The Department of Government Efficiency is looking very different without its billionaire leader.
The agency, no longer helmed by Elon Musk, has been beset by staff departures, legal headaches and bureaucratic obstacles.
Once guarded by armed security, the agency no longer has a sentry stationed at the entrance to its headquarters, according to Politico’s West Wing Playbook. The “Authorized Access Only” signs that once marked its floor in the elevators at the General Services Administration are also reportedly gone.
When Donald Trump returned to the White House in January, with Musk—a top campaign donor—closely by his side, the billionaire’s ham-fisted efforts to slash the federal bureaucracy through DOGE dominated the headlines. The department canned government contracts, gutted agencies and fired thousands of federal employees, often leaving chaos in its wake.

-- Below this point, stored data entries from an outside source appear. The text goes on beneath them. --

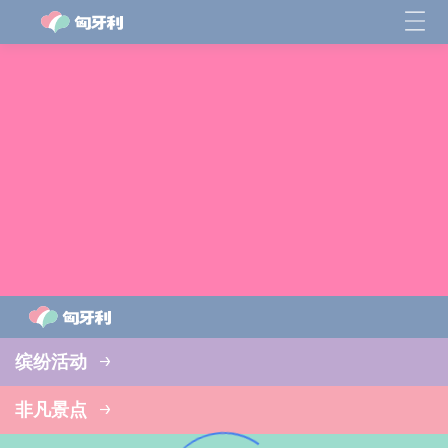
缤纷活动
非凡景点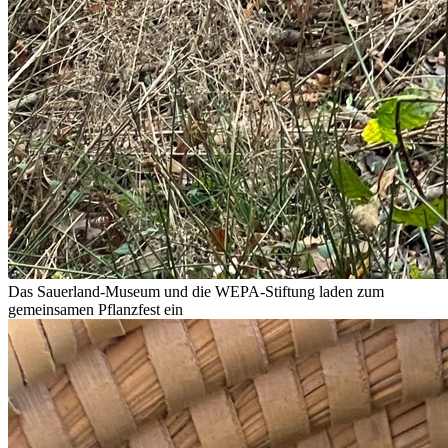
Das Sauerland-Museum und die WEPA-Stiftung laden zum
gemeinsamen Pflanzfest ein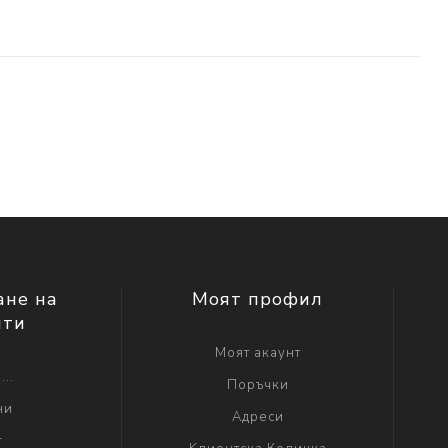
ане на
Моят профил
нти
Моят акаунт
...
Поръчки
ни
Адреси
г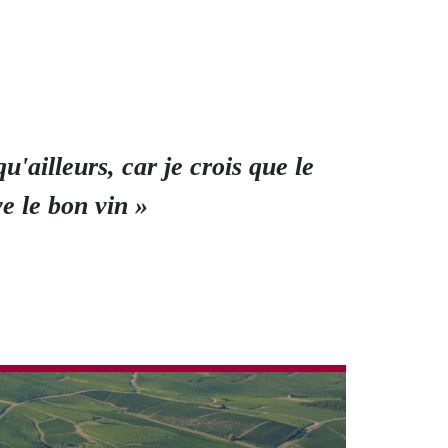
'ailleurs, car je crois que le
e le bon vin »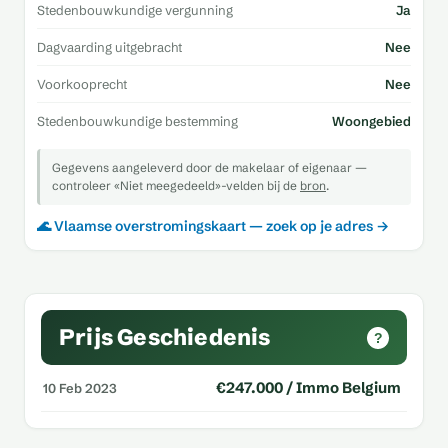
Stedenbouwkundige vergunning
Ja
Dagvaarding uitgebracht
Nee
Voorkooprecht
Nee
Stedenbouwkundige bestemming
Woongebied
Gegevens aangeleverd door de makelaar of eigenaar —
controleer «Niet meegedeeld»-velden bij de
bron
.
🌊 Vlaamse overstromingskaart — zoek op je adres →
Prijs Geschiedenis
?
€247.000 / Immo Belgium
10 Feb 2023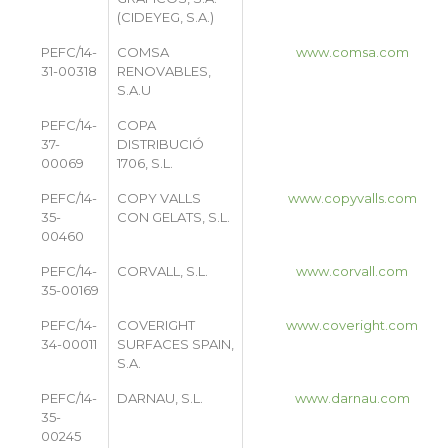
(CIDEYEG, S.A.)
PEFC/14-
COMSA
www.comsa.com
31-00318
RENOVABLES,
S.A.U
PEFC/14-
COPA
37-
DISTRIBUCIÓ
00069
1706, S.L.
PEFC/14-
COPY VALLS
www.copyvalls.com
35-
CON GELATS, S.L.
00460
PEFC/14-
CORVALL, S.L.
www.corvall.com
35-00169
PEFC/14-
COVERIGHT
www.coveright.com
34-00011
SURFACES SPAIN,
S.A.
PEFC/14-
DARNAU, S.L.
www.darnau.com
35-
00245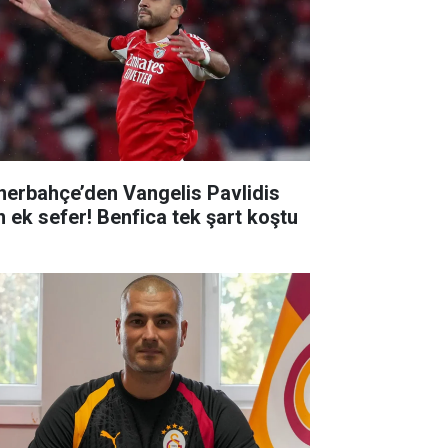
nerbahçe’den Vangelis Pavlidis
in ek sefer! Benfica tek şart koştu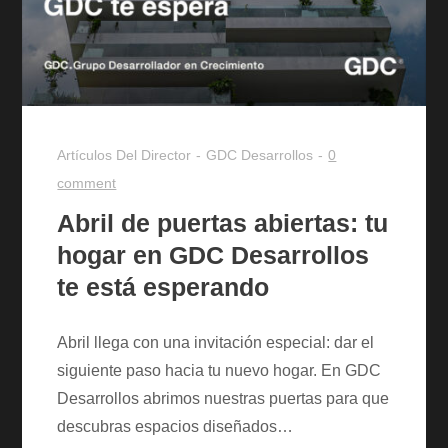
Artículos Del Director
GDC Desarrollos
0
comment
Abril de puertas abiertas: tu
hogar en GDC Desarrollos
te está esperando
Abril llega con una invitación especial: dar el
siguiente paso hacia tu nuevo hogar. En GDC
Desarrollos abrimos nuestras puertas para que
descubras espacios diseñados…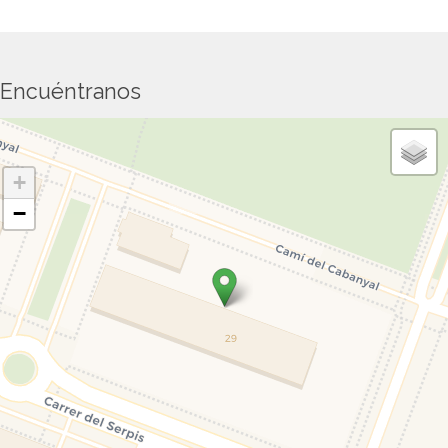
Encuéntranos
+
−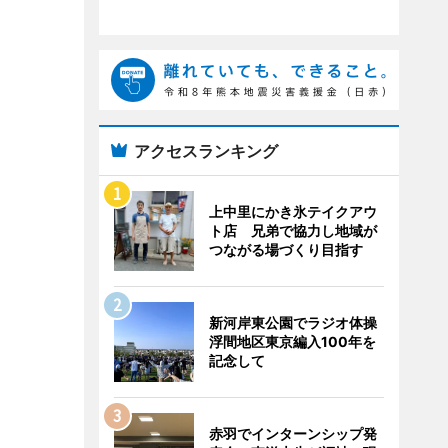
アクセスランキング
上中里にかき氷テイクアウ
ト店 兄弟で協力し地域が
つながる場づくり目指す
新河岸東公園でラジオ体操
浮間地区東京編入100年を
記念して
赤羽でインターンシップ発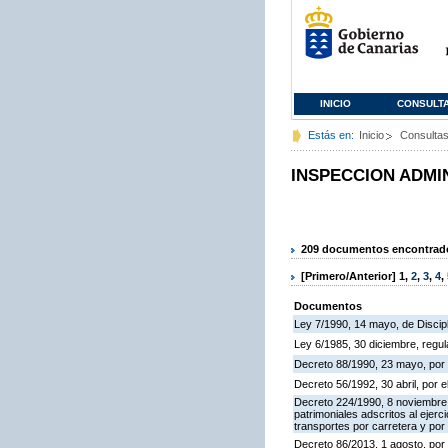
INICIO
CONSULT
Estás en:
Inicio
Consulta
INSPECCION ADMI
209 documentos encontrados
[Primero/Anterior]
1
,
2
,
3
,
4
,
Documentos
Ley 7/1990, 14 mayo, de Discipli
Ley 6/1985, 30 diciembre, regu
Decreto 88/1990, 23 mayo, por 
Decreto 56/1992, 30 abril, por
Decreto 224/1990, 8 noviembre,
patrimoniales adscritos al ejerc
transportes por carretera y por
Decreto 86/2013, 1 agosto, por 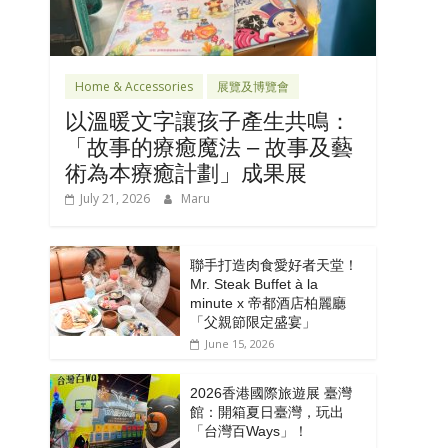
Home & Accessories
展覽及博覽會
以溫暖文字讓孩子產生共鳴：
「故事的療癒魔法 – 故事及藝
術為本療癒計劃」成果展
July 21, 2026
Maru
聯手打造肉食愛好者天堂！
Mr. Steak Buffet à la
minute x 帝都酒店柏麗廳
「⽗親節限定盛宴」
June 15, 2026
2026香港國際旅遊展 臺灣
館：開箱夏日臺灣，玩出
「台灣百Ways」！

But nearly six months in, things look very different. At the end of May, Musk exited his high-profile role, citing the expiration of the 130 days he was allowed to serve as a special government employee. Days later, simmering tensions between Musk and Trump spilled aggressively into public view—and have repeatedly flared since.
According to Politico, at least eight members of the original core DOGE team have left government. The departures included Musk’s right-hand man, Steve Davis, and DOGE’s communications director, Katie Miller, who is married to White House deputy chief of staff Stephen Miller. Both Davis and Miller left when Musk did.
About ten DOGE engineers have also left or are planning to leave, the newsletter said.
In March, Musk said DOGE had about 100 employees, and that he planned to double that figure. That doesn’t appear to have happened.

The White House defended DOGE’s mission in a statement to the Daily Beast, with deputy press secretary Harrison Fields insisting that Trump’s plan to “root out waste, fraud and abuse” is “moving full steam ahead.”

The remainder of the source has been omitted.